Giustizia: Mantini, attendiamo le scuse di Berlusconi a Milano

Roma, 20 apr. (TMNews) – “La risposta del Governo al question time dell`Udc sull`ignobile manifesto di Milano, non è soddisfacente per quattro evidenti ragioni”. Lo ha detto Pierluigi Mantini, responsabile Politiche Istituzionali Udc.

“La prima è che non basta la dissociazione di Alfano quando la Santanchè o Capezzone esprimono comprensione e solidarietà.
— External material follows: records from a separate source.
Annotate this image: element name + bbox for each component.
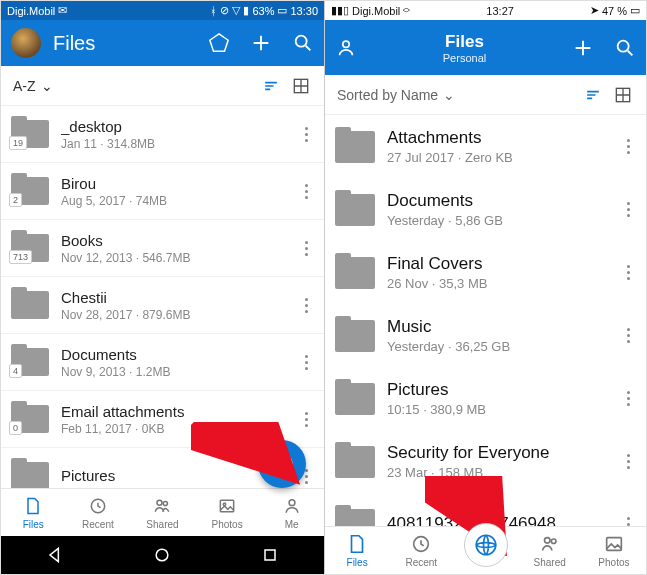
item-name: Documents — [61, 346, 288, 363]
item-subtitle: Feb 11, 2017 · 0KB — [61, 422, 288, 436]
item-subtitle: Nov 28, 2017 · 879.6MB — [61, 308, 288, 322]
search-icon[interactable] — [614, 37, 636, 59]
item-name: Security for Everyone — [387, 443, 610, 463]
add-icon[interactable] — [572, 37, 594, 59]
svg-point-9 — [157, 549, 169, 561]
item-menu-icon[interactable] — [300, 349, 312, 376]
folder-icon — [335, 320, 375, 352]
nav-recent[interactable]: Recent — [389, 527, 453, 574]
item-menu-icon[interactable] — [300, 235, 312, 262]
item-subtitle: Nov 12, 2013 · 546.7MB — [61, 251, 288, 265]
folder-icon — [11, 462, 49, 488]
svg-point-11 — [343, 41, 349, 47]
list-item[interactable]: Pictures10:15 · 380,9 MB — [325, 367, 646, 430]
shared-icon — [151, 495, 173, 517]
item-subtitle: Yesterday · 36,25 GB — [387, 339, 610, 354]
grid-view-icon[interactable] — [290, 75, 312, 97]
item-count-badge: 4 — [9, 364, 22, 378]
avatar[interactable] — [11, 28, 41, 58]
wifi-icon: ▽ — [232, 4, 240, 17]
list-item[interactable]: 2BirouAug 5, 2017 · 74MB — [1, 163, 324, 220]
carrier-label: Digi.Mobil — [7, 5, 55, 17]
scan-fab[interactable] — [258, 440, 306, 488]
nav-photos[interactable]: Photos — [195, 489, 260, 536]
item-menu-icon[interactable] — [622, 133, 634, 160]
nav-files[interactable]: Files — [1, 489, 66, 536]
chevron-down-icon: ⌄ — [443, 87, 455, 103]
item-subtitle: Yesterday · 5,86 GB — [387, 213, 610, 228]
item-menu-icon[interactable] — [622, 448, 634, 475]
scan-icon — [464, 523, 508, 567]
nav-me[interactable]: Me — [259, 489, 324, 536]
item-name: Pictures — [387, 380, 610, 400]
signal-icon: ▮▮▯ — [331, 4, 349, 17]
item-name: Birou — [61, 175, 288, 192]
folder-icon — [335, 194, 375, 226]
photos-icon — [216, 495, 238, 517]
file-list: 19_desktopJan 11 · 314.8MB2BirouAug 5, 2… — [1, 106, 324, 488]
item-menu-icon[interactable] — [300, 292, 312, 319]
item-subtitle: 27 Jul 2017 · Zero KB — [387, 150, 610, 165]
item-menu-icon[interactable] — [622, 322, 634, 349]
shared-icon — [539, 533, 561, 555]
svg-point-12 — [618, 40, 629, 51]
list-item[interactable]: Final Covers26 Nov · 35,3 MB — [325, 241, 646, 304]
sort-button[interactable]: Sorted by Name ⌄ — [337, 87, 455, 103]
list-item[interactable]: 0Email attachmentsFeb 11, 2017 · 0KB — [1, 391, 324, 448]
list-item[interactable]: 40811932♠♠♠9746948 — [325, 493, 646, 526]
nav-shared[interactable]: Shared — [518, 527, 582, 574]
wifi-icon: ⌔ — [403, 5, 410, 17]
item-menu-icon[interactable] — [300, 406, 312, 433]
dnd-icon: ⊘ — [220, 4, 229, 17]
svg-rect-6 — [220, 500, 233, 512]
files-icon — [22, 495, 44, 517]
grid-view-icon[interactable] — [612, 84, 634, 106]
nav-files[interactable]: Files — [325, 527, 389, 574]
list-item[interactable]: DocumentsYesterday · 5,86 GB — [325, 178, 646, 241]
signal-icon: ▮ — [243, 4, 249, 17]
item-count-badge: 2 — [9, 193, 22, 207]
search-icon[interactable] — [292, 32, 314, 54]
list-item[interactable]: 713BooksNov 12, 2013 · 546.7MB — [1, 220, 324, 277]
nav-photos[interactable]: Photos — [582, 527, 646, 574]
add-icon[interactable] — [250, 32, 272, 54]
item-count-badge: 713 — [9, 250, 32, 264]
item-count-badge: 19 — [9, 136, 27, 150]
sort-lines-icon[interactable] — [260, 75, 282, 97]
item-name: Music — [387, 317, 610, 337]
svg-point-15 — [476, 535, 496, 555]
clock-icon — [410, 533, 432, 555]
nav-scan[interactable] — [453, 527, 517, 574]
bottom-nav: Files Recent Shared Photos Me — [1, 488, 324, 536]
item-name: Attachments — [387, 128, 610, 148]
item-menu-icon[interactable] — [300, 121, 312, 148]
item-name: 40811932♠♠♠9746948 — [387, 514, 610, 527]
item-menu-icon[interactable] — [622, 511, 634, 526]
svg-point-0 — [296, 36, 307, 47]
list-item[interactable]: Attachments27 Jul 2017 · Zero KB — [325, 115, 646, 178]
nav-recent[interactable]: Recent — [66, 489, 131, 536]
sort-lines-icon[interactable] — [582, 84, 604, 106]
folder-icon — [335, 446, 375, 478]
sort-button[interactable]: A-Z ⌄ — [13, 78, 53, 94]
premium-icon[interactable] — [208, 32, 230, 54]
item-menu-icon[interactable] — [622, 196, 634, 223]
folder-icon — [335, 131, 375, 163]
list-item[interactable]: 4DocumentsNov 9, 2013 · 1.2MB — [1, 334, 324, 391]
back-icon[interactable] — [45, 545, 65, 565]
item-subtitle: Aug 5, 2017 · 74MB — [61, 194, 288, 208]
folder-icon: 0 — [11, 405, 49, 433]
item-menu-icon[interactable] — [622, 385, 634, 412]
item-menu-icon[interactable] — [622, 259, 634, 286]
nav-shared[interactable]: Shared — [130, 489, 195, 536]
list-item[interactable]: ChestiiNov 28, 2017 · 879.6MB — [1, 277, 324, 334]
recents-icon[interactable] — [260, 545, 280, 565]
account-icon[interactable] — [335, 37, 357, 59]
list-item[interactable]: Security for Everyone23 Mar · 158 MB — [325, 430, 646, 493]
folder-icon — [335, 509, 375, 527]
list-item[interactable]: MusicYesterday · 36,25 GB — [325, 304, 646, 367]
battery-icon: ▭ — [277, 4, 287, 17]
item-menu-icon[interactable] — [300, 178, 312, 205]
list-item[interactable]: 19_desktopJan 11 · 314.8MB — [1, 106, 324, 163]
home-icon[interactable] — [152, 545, 172, 565]
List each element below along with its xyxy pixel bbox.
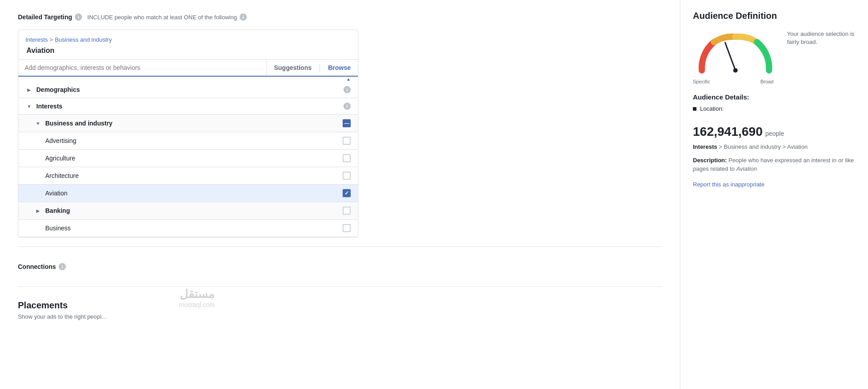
gauge-chart: Specific Broad: [693, 30, 778, 84]
audience-description: Description: People who have expressed a…: [693, 156, 855, 173]
interests-info-icon[interactable]: i: [344, 103, 351, 110]
search-area: Suggestions | Browse: [18, 60, 358, 77]
connections-section: Connections i: [18, 254, 662, 279]
audience-path-mid: > Business and industry: [719, 143, 781, 150]
checkbox-business-item[interactable]: [343, 224, 351, 232]
breadcrumb-interests[interactable]: Interests: [26, 36, 48, 43]
item-label-advertising: Advertising: [45, 137, 343, 144]
demographics-info-icon[interactable]: i: [344, 86, 351, 93]
gauge-svg: [693, 30, 778, 79]
placements-title: Placements: [18, 300, 662, 311]
breadcrumb-sep1: >: [50, 36, 53, 43]
item-label-banking: Banking: [45, 207, 343, 214]
location-label: Location:: [700, 105, 724, 112]
browse-item-demographics[interactable]: Demographics i: [18, 82, 358, 98]
gauge-text: Your audience selection is fairly broad.: [787, 30, 855, 46]
divider1: [18, 246, 662, 247]
gauge-label-broad: Broad: [761, 79, 773, 84]
chevron-demographics: [26, 86, 33, 93]
item-label-business: Business and industry: [45, 120, 343, 127]
search-input[interactable]: [18, 60, 266, 76]
audience-definition-title: Audience Definition: [693, 11, 855, 21]
people-label: people: [765, 130, 784, 137]
audience-count: 162,941,690: [693, 125, 763, 139]
breadcrumb: Interests > Business and industry: [26, 36, 351, 43]
page-wrapper: Detailed Targeting i INCLUDE people who …: [0, 0, 868, 389]
checkbox-banking[interactable]: [343, 207, 351, 215]
audience-count-row: 162,941,690 people: [693, 118, 855, 141]
include-info-icon[interactable]: i: [240, 13, 247, 21]
audience-path: Interests > Business and industry > Avia…: [693, 143, 855, 151]
gauge-labels: Specific Broad: [693, 79, 773, 84]
checkbox-aviation[interactable]: [343, 189, 351, 197]
selected-category-title: Aviation: [26, 47, 351, 55]
right-panel: Audience Definition: [680, 0, 868, 389]
description-italic: Aviation: [736, 165, 757, 172]
item-label-agriculture: Agriculture: [45, 155, 343, 162]
tab-browse[interactable]: Browse: [321, 60, 358, 76]
chevron-interests: [26, 103, 33, 110]
svg-line-0: [725, 43, 735, 70]
chevron-business: [34, 120, 42, 127]
connections-label: Connections: [18, 263, 56, 270]
include-text: INCLUDE people who match at least ONE of…: [87, 14, 237, 21]
item-label-architecture: Architecture: [45, 172, 343, 179]
browse-item-business-item[interactable]: Business: [18, 220, 358, 237]
watermark-text: مستقل: [179, 287, 215, 301]
browse-item-aviation[interactable]: Aviation: [18, 185, 358, 202]
gauge-label-specific: Specific: [693, 79, 710, 84]
placements-sub: Show your ads to the right peopl...: [18, 313, 662, 320]
item-label-interests: Interests: [36, 103, 344, 110]
audience-path-bold: Interests: [693, 143, 717, 150]
browse-item-advertising[interactable]: Advertising: [18, 132, 358, 150]
browse-list: Demographics i Interests i Business and …: [18, 82, 358, 237]
placements-section: Placements Show your ads to the right pe…: [18, 300, 662, 320]
svg-point-1: [733, 68, 738, 73]
connections-info-icon[interactable]: i: [59, 263, 66, 270]
breadcrumb-business[interactable]: Business and industry: [55, 36, 112, 43]
audience-details-title: Audience Details:: [693, 93, 855, 101]
description-label: Description:: [693, 157, 727, 164]
detailed-targeting-label: Detailed Targeting: [18, 13, 72, 21]
browse-item-agriculture[interactable]: Agriculture: [18, 150, 358, 167]
checkbox-business[interactable]: [343, 119, 351, 127]
gauge-container: Specific Broad Your audience selection i…: [693, 30, 855, 84]
search-tabs: Suggestions | Browse: [266, 60, 358, 76]
tab-suggestions[interactable]: Suggestions: [267, 60, 319, 76]
detailed-targeting-info-icon[interactable]: i: [75, 13, 82, 21]
location-bullet: [693, 107, 696, 111]
breadcrumb-area: Interests > Business and industry Aviati…: [18, 30, 358, 60]
checkbox-architecture[interactable]: [343, 172, 351, 180]
chevron-banking: [34, 207, 42, 214]
browse-item-banking[interactable]: Banking: [18, 202, 358, 220]
audience-path-end: > Aviation: [782, 143, 808, 150]
checkbox-agriculture[interactable]: [343, 154, 351, 162]
left-panel: Detailed Targeting i INCLUDE people who …: [0, 0, 680, 389]
item-label-demographics: Demographics: [36, 86, 344, 93]
browse-item-business[interactable]: Business and industry: [18, 115, 358, 132]
browse-item-architecture[interactable]: Architecture: [18, 167, 358, 185]
checkbox-advertising[interactable]: [343, 137, 351, 145]
browse-item-interests[interactable]: Interests i: [18, 98, 358, 115]
divider2: [18, 286, 662, 287]
report-inappropriate-link[interactable]: Report this as inappropriate: [693, 181, 765, 188]
location-item: Location:: [693, 105, 855, 112]
item-label-aviation: Aviation: [45, 190, 343, 197]
dropdown-panel: Interests > Business and industry Aviati…: [18, 30, 358, 238]
section-header: Detailed Targeting i INCLUDE people who …: [18, 13, 662, 21]
item-label-business-item: Business: [45, 225, 343, 232]
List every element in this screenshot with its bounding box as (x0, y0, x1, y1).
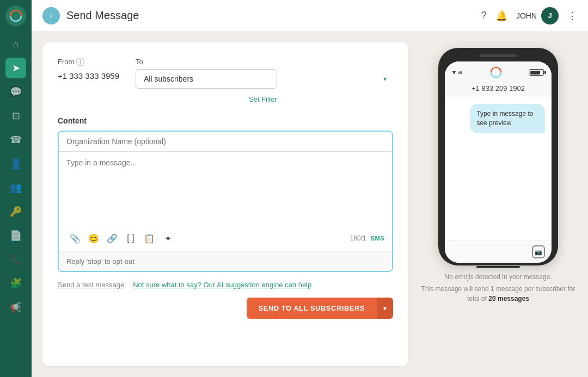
sidebar: ⌂ ➤ 💬 ⊡ ☎ 👤 👥 🔑 📄 📞 🧩 📢 (0, 0, 32, 377)
phone-preview-panel: ▾ ≋ +1 833 209 1902 Type in messa (419, 42, 577, 366)
to-label: To (136, 58, 393, 66)
phone-input-bar: 📷 (445, 240, 552, 263)
sidebar-item-puzzle[interactable]: 🧩 (5, 273, 26, 294)
from-to-row: From i +1 333 333 3959 To All subscriber… (58, 58, 393, 103)
no-emoji-note: No emojis detected in your message. (419, 272, 577, 282)
send-dropdown-button[interactable]: ▾ (377, 298, 393, 319)
toolbar-row: 📎 😊 🔗 [ ] 📋 ✦ 160/1 SMS (59, 225, 392, 251)
phone-frame: ▾ ≋ +1 833 209 1902 Type in messa (438, 48, 558, 265)
to-select[interactable]: All subscribers Specific group Custom fi… (136, 69, 277, 89)
char-count: 160/1 (350, 234, 366, 242)
battery-icon (529, 69, 544, 76)
phone-messages-area: Type in message to see preview (445, 97, 552, 240)
sms-badge: SMS (371, 235, 384, 242)
bracket-button[interactable]: [ ] (122, 230, 139, 247)
user-avatar: J (541, 7, 559, 24)
from-info-icon[interactable]: i (76, 58, 84, 66)
topbar-actions: ? 🔔 JOHN J ⋮ (481, 7, 577, 24)
link-button[interactable]: 🔗 (103, 230, 121, 247)
sidebar-item-send[interactable]: ➤ (5, 58, 26, 78)
sidebar-item-key[interactable]: 🔑 (5, 201, 26, 222)
wifi-icon: ▾ ≋ (452, 69, 463, 76)
phone-logo (488, 65, 504, 80)
phone-preview-number: +1 833 209 1902 (445, 82, 552, 97)
to-field-group: To All subscribers Specific group Custom… (136, 58, 393, 103)
from-number: +1 333 333 3959 (58, 69, 119, 81)
sidebar-item-megaphone[interactable]: 📢 (5, 297, 26, 318)
sidebar-item-chat[interactable]: 💬 (5, 82, 26, 102)
emoji-button[interactable]: 😊 (85, 230, 102, 247)
sidebar-item-group[interactable]: 👥 (5, 177, 26, 198)
preview-message-bubble: Type in message to see preview (470, 104, 545, 133)
from-field-group: From i +1 333 333 3959 (58, 58, 119, 81)
set-filter-link[interactable]: Set Filter (136, 95, 277, 103)
bottom-actions: Send a test message Not sure what to say… (58, 281, 393, 319)
app-logo (5, 5, 26, 26)
page-title: Send Message (66, 9, 481, 22)
send-button-group: SEND TO ALL SUBSCRIBERS ▾ (247, 298, 393, 319)
content-label: Content (58, 116, 393, 125)
user-badge[interactable]: JOHN J (516, 7, 559, 24)
more-icon[interactable]: ⋮ (567, 10, 577, 22)
user-name: JOHN (516, 11, 537, 20)
back-button[interactable]: ‹ (42, 7, 60, 24)
form-panel: From i +1 333 333 3959 To All subscriber… (42, 42, 408, 366)
sidebar-item-inbox[interactable]: ⊡ (5, 106, 26, 126)
clipboard-button[interactable]: 📋 (140, 230, 158, 247)
sidebar-item-voicemail[interactable]: 📞 (5, 249, 26, 270)
bell-icon[interactable]: 🔔 (495, 10, 507, 22)
from-label: From i (58, 58, 119, 66)
message-count-highlight: 20 messages (488, 295, 529, 302)
message-textarea[interactable] (59, 152, 392, 223)
phone-home-bar (476, 266, 520, 268)
send-button[interactable]: SEND TO ALL SUBSCRIBERS (247, 298, 377, 319)
help-icon[interactable]: ? (481, 10, 487, 21)
phone-notch (479, 54, 517, 57)
message-count-note: This message will send 1 message per sub… (419, 284, 577, 304)
phone-status-bar: ▾ ≋ (445, 61, 552, 82)
test-message-link[interactable]: Send a test message (58, 281, 124, 289)
sidebar-item-file[interactable]: 📄 (5, 225, 26, 246)
ai-suggestion-link[interactable]: Not sure what to say? Our AI suggestion … (133, 281, 311, 289)
sidebar-item-contacts[interactable]: 👤 (5, 153, 26, 174)
camera-icon: 📷 (532, 245, 545, 258)
preview-notes: No emojis detected in your message. This… (419, 272, 577, 304)
sidebar-item-home[interactable]: ⌂ (5, 34, 26, 54)
to-select-wrap: All subscribers Specific group Custom fi… (136, 69, 393, 89)
content-box: 📎 😊 🔗 [ ] 📋 ✦ 160/1 SMS Reply 'stop' to … (58, 131, 393, 272)
attach-button[interactable]: 📎 (66, 230, 84, 247)
select-arrow-icon: ▾ (383, 75, 387, 83)
ai-button[interactable]: ✦ (159, 230, 176, 247)
sidebar-item-phone[interactable]: ☎ (5, 129, 26, 150)
org-name-input[interactable] (59, 132, 392, 152)
phone-screen: ▾ ≋ +1 833 209 1902 Type in messa (445, 61, 552, 263)
topbar: ‹ Send Message ? 🔔 JOHN J ⋮ (32, 0, 588, 32)
opt-out-bar: Reply 'stop' to opt-out (59, 251, 392, 271)
main-content: From i +1 333 333 3959 To All subscriber… (32, 32, 588, 377)
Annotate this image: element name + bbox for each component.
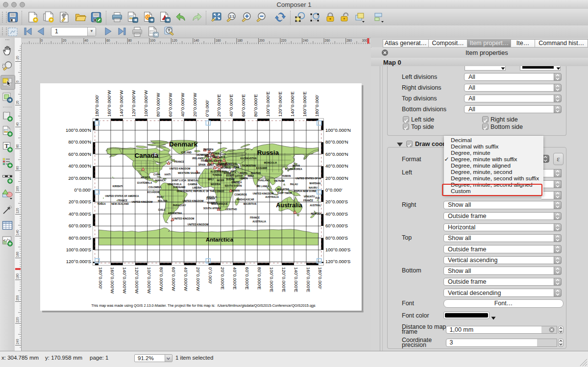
- svg-text:300: 300: [362, 39, 368, 42]
- svg-text:180: 180: [237, 39, 243, 42]
- svg-text:200: 200: [16, 295, 19, 300]
- svg-text:0: 0: [41, 39, 43, 42]
- svg-text:160: 160: [216, 39, 221, 42]
- svg-text:120: 120: [16, 208, 19, 213]
- svg-text:220: 220: [281, 39, 287, 42]
- svg-text:240: 240: [16, 339, 19, 344]
- svg-text:100: 100: [150, 39, 155, 42]
- svg-text:80: 80: [128, 39, 132, 42]
- svg-text:60: 60: [16, 144, 19, 148]
- svg-text:40: 40: [16, 122, 19, 126]
- svg-text:180: 180: [16, 273, 19, 279]
- svg-text:60: 60: [106, 39, 110, 42]
- svg-text:40: 40: [85, 39, 89, 42]
- svg-text:0: 0: [16, 80, 19, 82]
- svg-text:100: 100: [16, 186, 19, 192]
- svg-text:160: 160: [16, 251, 19, 257]
- svg-text:120: 120: [172, 39, 177, 42]
- svg-text:200: 200: [259, 39, 265, 42]
- svg-text:20: 20: [63, 39, 67, 42]
- svg-text:80: 80: [16, 166, 19, 170]
- svg-text:140: 140: [16, 230, 19, 235]
- svg-text:-20: -20: [16, 56, 19, 61]
- svg-text:140: 140: [194, 39, 199, 42]
- svg-text:20: 20: [16, 100, 19, 104]
- svg-text:220: 220: [16, 317, 19, 322]
- svg-text:240: 240: [303, 39, 308, 42]
- svg-text:260: 260: [325, 39, 330, 42]
- svg-text:280: 280: [346, 39, 352, 42]
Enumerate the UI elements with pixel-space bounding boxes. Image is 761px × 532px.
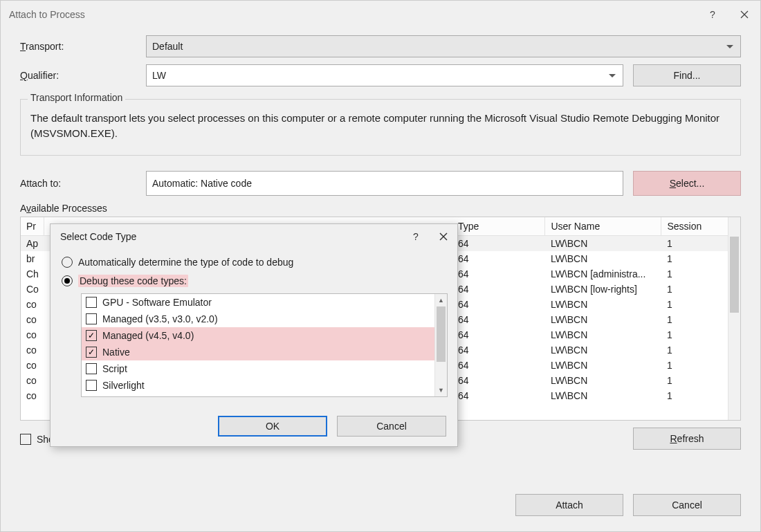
radio-selected-icon bbox=[62, 275, 73, 286]
qualifier-combo[interactable]: LW bbox=[146, 64, 623, 86]
attach-to-process-dialog: Attach to Process ? Transport: Default Q… bbox=[0, 0, 761, 532]
refresh-button[interactable]: Refresh bbox=[633, 428, 741, 450]
radio-icon bbox=[62, 257, 73, 268]
code-type-label: Managed (v3.5, v3.0, v2.0) bbox=[102, 313, 218, 324]
cancel-button[interactable]: Cancel bbox=[633, 494, 741, 516]
inner-help-button[interactable]: ? bbox=[402, 224, 430, 249]
scroll-up-icon[interactable]: ▲ bbox=[435, 294, 447, 306]
checkbox-icon[interactable] bbox=[86, 297, 97, 308]
transport-info-legend: Transport Information bbox=[28, 92, 125, 103]
code-type-item[interactable]: Managed (v4.5, v4.0) bbox=[82, 327, 447, 344]
code-type-item[interactable]: Silverlight bbox=[82, 377, 447, 394]
debug-types-label: Debug these code types: bbox=[78, 275, 188, 287]
close-icon bbox=[439, 232, 448, 241]
code-type-item[interactable]: GPU - Software Emulator bbox=[82, 294, 447, 311]
auto-detect-label: Automatically determine the type of code… bbox=[78, 257, 293, 268]
qualifier-label: Qualifier: bbox=[20, 70, 146, 81]
code-type-label: GPU - Software Emulator bbox=[102, 297, 212, 308]
select-code-type-dialog: Select Code Type ? Automatically determi… bbox=[50, 223, 458, 447]
inner-cancel-button[interactable]: Cancel bbox=[337, 416, 446, 437]
auto-detect-radio[interactable]: Automatically determine the type of code… bbox=[62, 253, 446, 271]
checkbox-icon[interactable] bbox=[86, 313, 97, 324]
debug-types-radio[interactable]: Debug these code types: bbox=[62, 271, 446, 291]
show-all-users-checkbox[interactable] bbox=[20, 434, 31, 445]
col-type[interactable]: Type bbox=[452, 217, 545, 236]
help-button[interactable]: ? bbox=[697, 1, 728, 28]
window-title: Attach to Process bbox=[9, 1, 85, 28]
code-type-list[interactable]: GPU - Software EmulatorManaged (v3.5, v3… bbox=[81, 293, 448, 397]
attach-to-field[interactable]: Automatic: Native code bbox=[146, 171, 623, 196]
find-button[interactable]: Find... bbox=[633, 64, 741, 86]
checkbox-icon[interactable] bbox=[86, 347, 97, 358]
close-icon bbox=[740, 10, 749, 19]
inner-title: Select Code Type bbox=[60, 224, 136, 249]
code-type-label: Native bbox=[102, 347, 130, 358]
code-type-label: Silverlight bbox=[102, 380, 145, 391]
checkbox-icon[interactable] bbox=[86, 330, 97, 341]
inner-ok-button[interactable]: OK bbox=[218, 416, 327, 437]
table-scrollbar[interactable] bbox=[728, 217, 740, 420]
transport-combo[interactable]: Default bbox=[146, 35, 741, 57]
code-type-item[interactable]: Script bbox=[82, 360, 447, 377]
code-type-item[interactable]: Managed (v3.5, v3.0, v2.0) bbox=[82, 311, 447, 327]
col-user[interactable]: User Name bbox=[545, 217, 661, 236]
checkbox-icon[interactable] bbox=[86, 380, 97, 391]
scroll-down-icon[interactable]: ▼ bbox=[435, 384, 447, 396]
transport-info-text: The default transport lets you select pr… bbox=[30, 111, 731, 141]
available-processes-label: Available Processes bbox=[20, 203, 741, 214]
col-process[interactable]: Pr bbox=[21, 217, 44, 236]
titlebar: Attach to Process ? bbox=[1, 1, 760, 28]
code-type-label: Managed (v4.5, v4.0) bbox=[102, 330, 194, 341]
attach-button[interactable]: Attach bbox=[515, 494, 623, 516]
inner-close-button[interactable] bbox=[430, 224, 457, 249]
transport-info-group: Transport Information The default transp… bbox=[20, 99, 741, 156]
list-scrollbar[interactable]: ▲ ▼ bbox=[434, 294, 447, 396]
code-type-label: Script bbox=[102, 363, 127, 374]
close-button[interactable] bbox=[728, 1, 760, 28]
code-type-item[interactable]: Native bbox=[82, 344, 447, 360]
transport-label: Transport: bbox=[20, 41, 146, 52]
attach-to-label: Attach to: bbox=[20, 178, 146, 189]
select-button[interactable]: Select... bbox=[633, 171, 741, 196]
checkbox-icon[interactable] bbox=[86, 363, 97, 374]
La seconda è che, come confermato dal Viminale, Lassini rimarrà in lista e, nonostante le scuse, sarà quindi eleggibile nella lista Moratti. Una vergogna, un insulto per Milano e i cittadini onesti che credono in un Paese ove sia almeno possibile distinguere tra magistrati e terroristi. La terza ragione – ha spiegato Mantini – è che l`Associazione autrice della campagna contro i magistrati continua a fiancheggiare Letizia Moratti, forse anche attraverso la concessione degli spazi elettorali da parte del Comune. La quarta ragione è più politica e riguarda la campagna di odio e di denigrazione della magistratura fatta dallo stesso Presidente Berlusconi che definisce ‘cellule rosse’ i giudici di Milano. Perché da Lassini ci sono le scuse e da Berlusconi no?”.

Secondo l’esponente dell’Udc “questo è il punto, Berlusconi, riconosciuto ispiratore di questa campagna, deve scusarsi con la magistratura e con Milano per le espressioni che usa e deve contribuire a rasserenare il Paese. È lui il capolista a Milano è lui che deve scusarsi”.